Coroners' Recommendations on Pregnancy-Related Fatalities in England and Wales Frequently Overlooked, Study Reveals

New research indicates that prevention recommendations issued by coroners after maternal deaths in the UK are not being acted upon.

Key Findings from the Study

Researchers from a leading London university analyzed prevention of future deaths reports issued by coroners concerning expectant mothers and recent mothers who died between 2013 and 2023.

The research, published in BMJ Gynecology and Obstetrics Clinical Medicine, found 29 prevention of future death reports related to maternal deaths, but revealed that approximately 65% of these recommendations were ignored.

Concerning Statistics and Patterns

Two-thirds of these deaths took place in hospitals, with over 50% of the women passing away after giving birth.

The most common reasons of death included:

  • Haemorrhage
  • Complications during the first trimester
  • Self-harm

Coroners' Main Worries

Issues highlighted by coroners commonly featured:

  • Failure to deliver appropriate treatment
  • Absence of case escalation
  • Inadequate medical training

Compliance Rates and Regulatory Requirements

NHS organisations, like other regulatory organizations, are mandated by law to respond to the medical examiner within eight weeks.

However, the study found that merely 38 percent of PFDs had published replies from the institutions they were addressed to.

Global and National Perspective

Based on recent figures from the WHO, about two hundred sixty thousand women died throughout and following pregnancy and childbirth, even though the majority of these cases could have been avoided.

While the overwhelming majority of pregnancy-related fatalities happen in lower and middle-income countries, the risk of maternal mortality in wealthier countries is typically 10 per 100,000 births.

In the UK, the maternal mortality rate for 2021/23 was twelve point eight two per hundred thousand live births.

Expert Commentary

"The voices of mothers and pregnant people must be taken seriously," commented the principal researcher of the research.

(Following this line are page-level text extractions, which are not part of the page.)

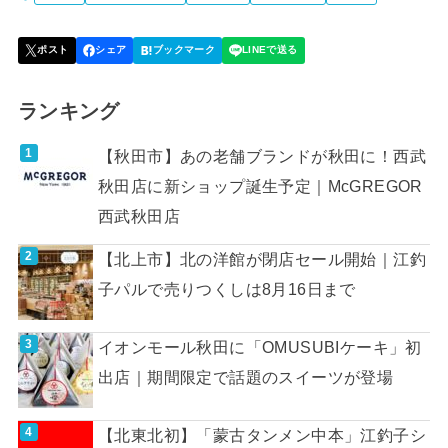
ランキング
【秋田市】あの老舗ブランドが秋田に！西武
秋田店に新ショップ誕生予定｜McGREGOR
西武秋田店
【北上市】北の洋館が閉店セール開始｜江釣
子パルで売りつくしは8月16日まで
イオンモール秋田に「OMUSUBIケーキ」初
出店｜期間限定で話題のスイーツが登場
【北東北初】「蒙古タンメン中本」江釣子シ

The researcher stressed that PFDs should be included as part of the forthcoming independent investigation into maternity services to guarantee that the identical mistakes and deaths do not occur again.

Individual Loss Illustrates Widespread Issues

One relative described their experience: "Postpartum psychosis can be fatal if not dealt with quickly and properly."

They added: "Unless insights aren't being learned then it's probable other mothers are slipping through the net."

Formal Response

A representative from the official inquiry stated: "The objective of the independent investigation is to pinpoint the underlying problems that have caused negative results, including fatalities, in maternity and neonatal care."

A Department of Health official described the inability of organizations to respond quickly to prevention reports as "unacceptable."

They confirmed: "Authorities are taking immediate action to improve safety across maternity and neonatal care, including through advanced monitoring systems and programmes to prevent brain injuries during childbirth."

Joseph Morgan
Joseph Morgan

A tech enthusiast and writer with a passion for exploring emerging technologies and sharing practical insights.